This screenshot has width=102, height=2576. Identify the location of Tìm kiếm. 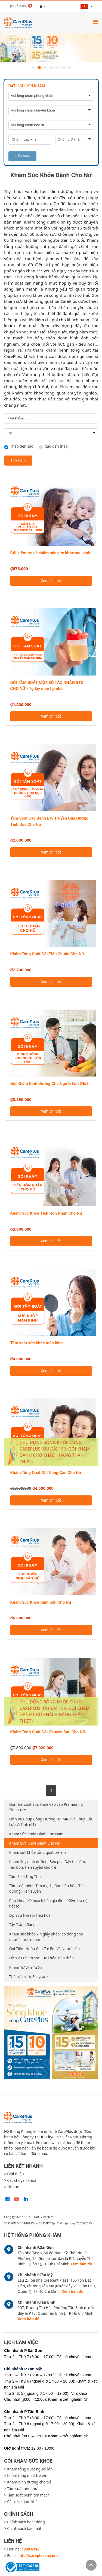
(18, 460).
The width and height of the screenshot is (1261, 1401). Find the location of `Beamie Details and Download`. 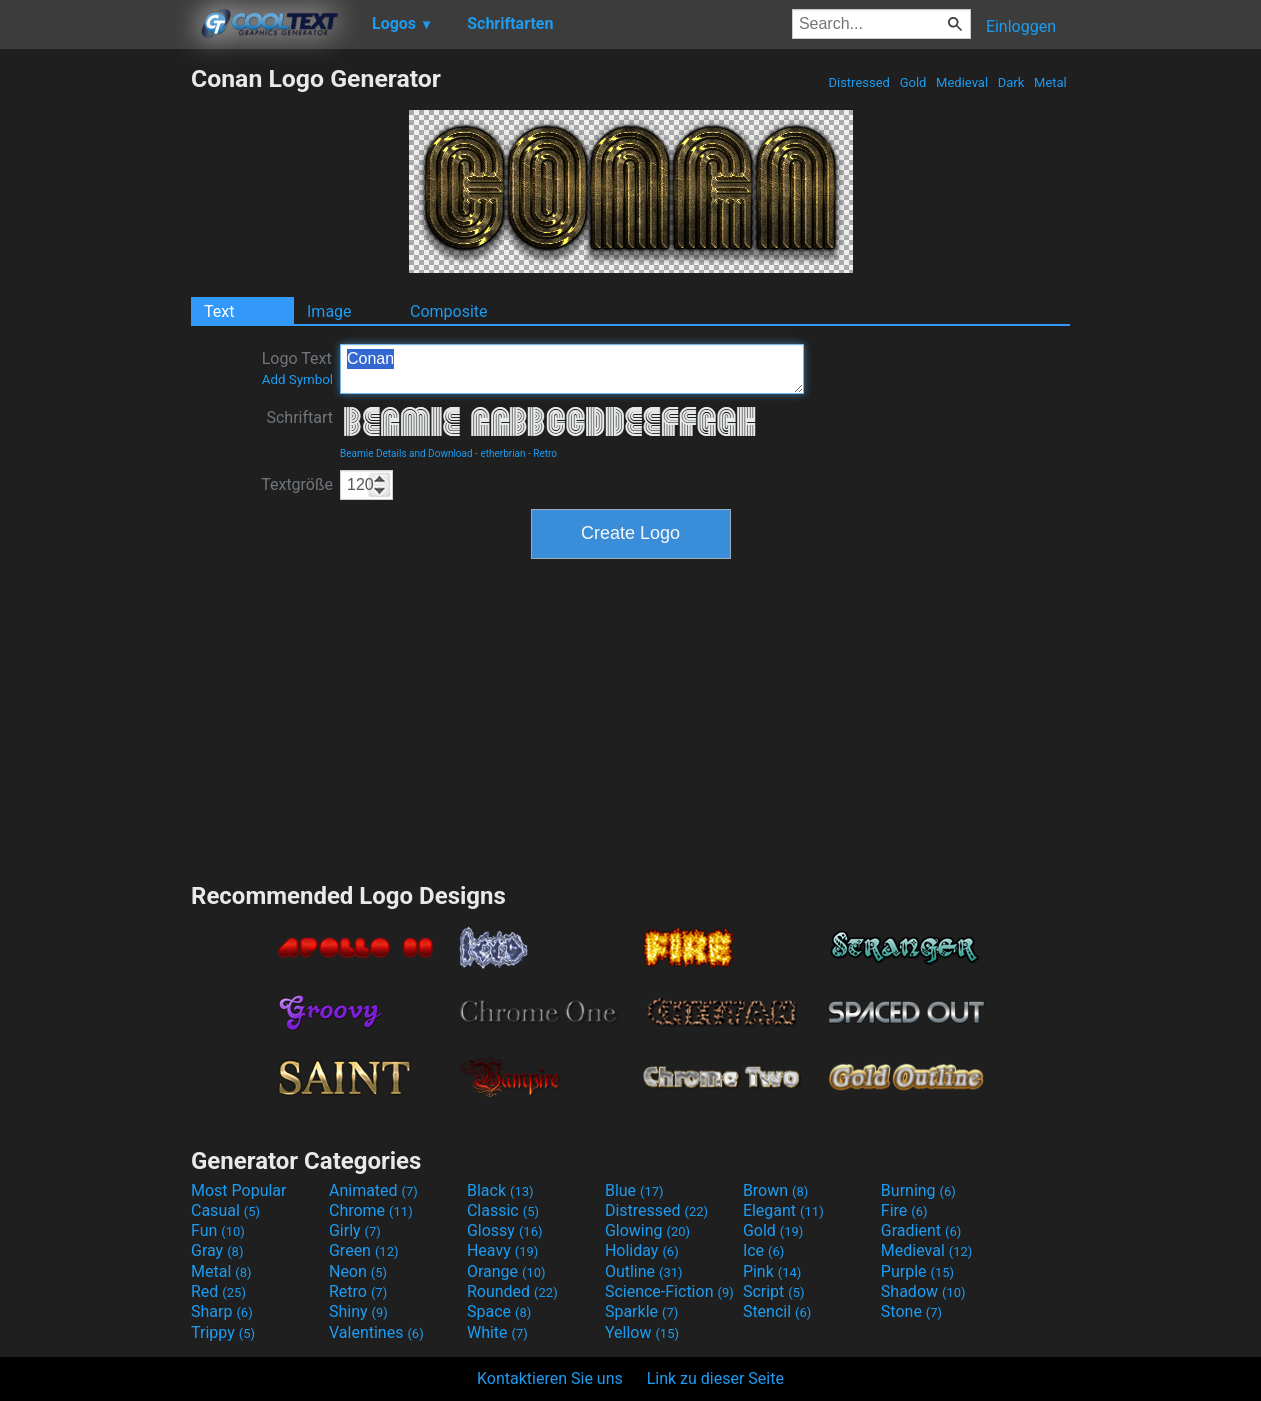

Beamie Details and Download is located at coordinates (406, 453).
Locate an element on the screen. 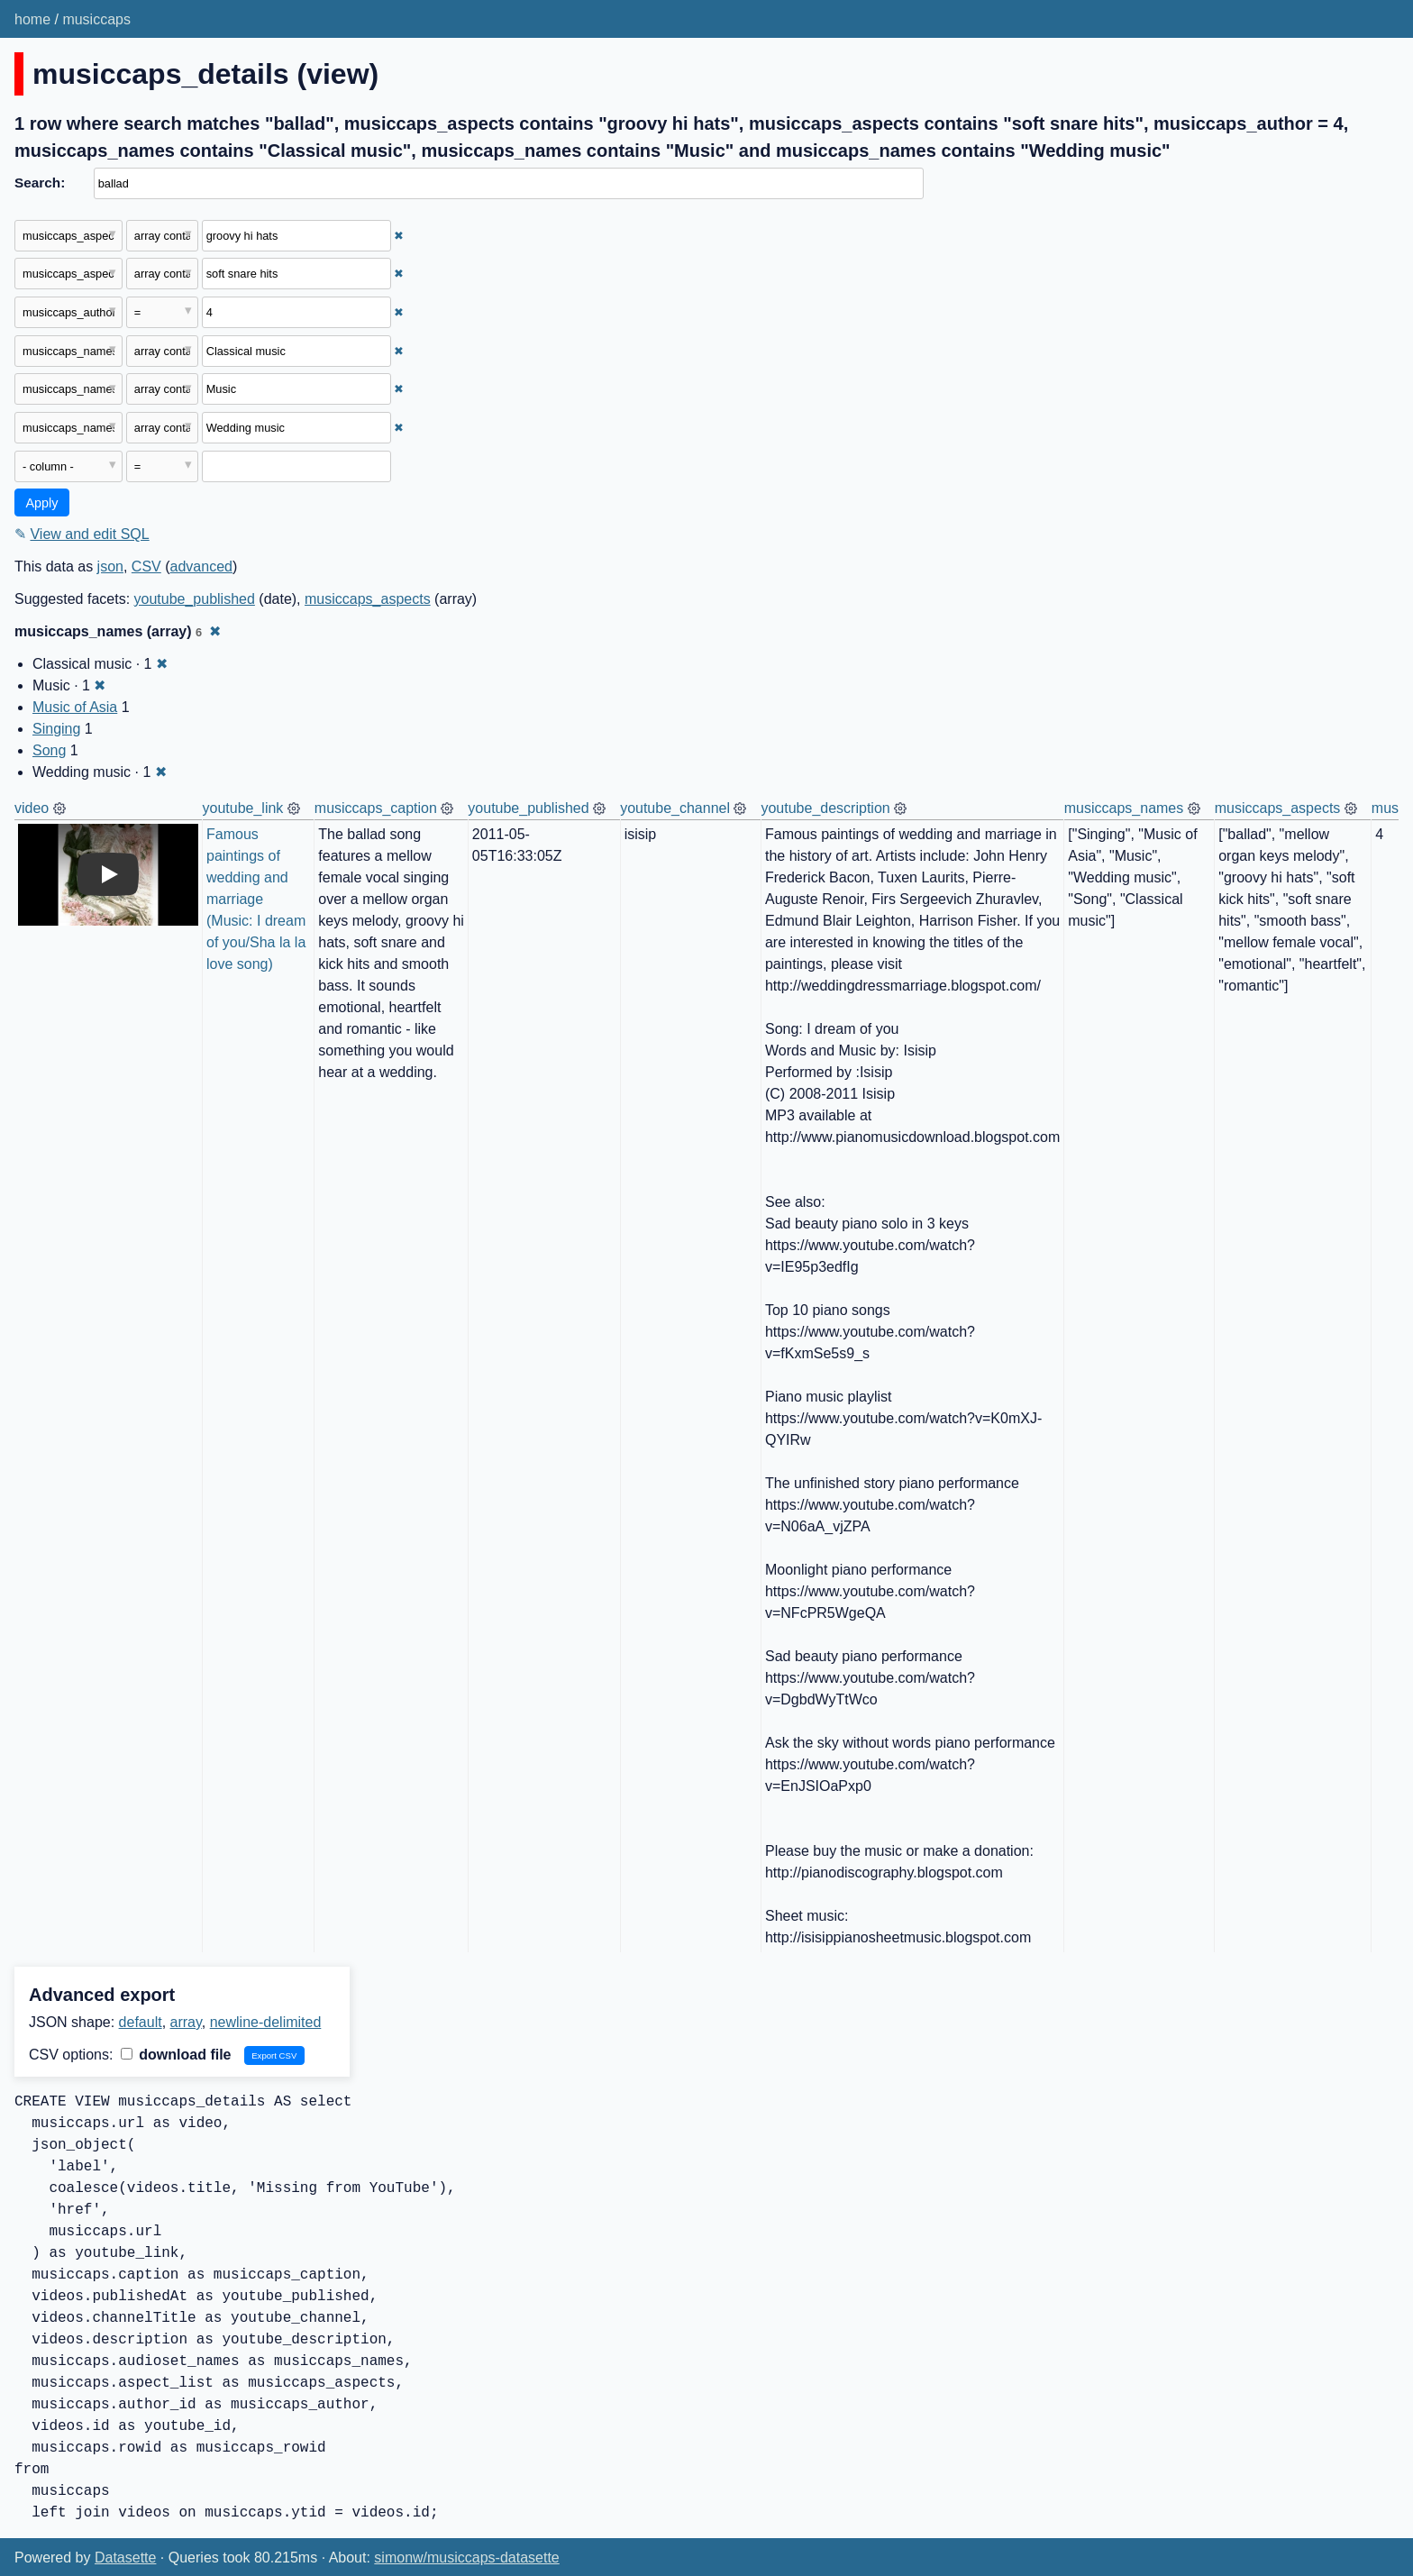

PROBLEM TO WORK ON: Leave every picture out and print exactly the lines from the one that contains "The width and" through the last line of the material above.

RESPONSE:
The width and height of the screenshot is (1261, 1401). Find the location of `Beamie Details and Download`. 

Beamie Details and Download is located at coordinates (406, 453).
Locate an element on the screen. 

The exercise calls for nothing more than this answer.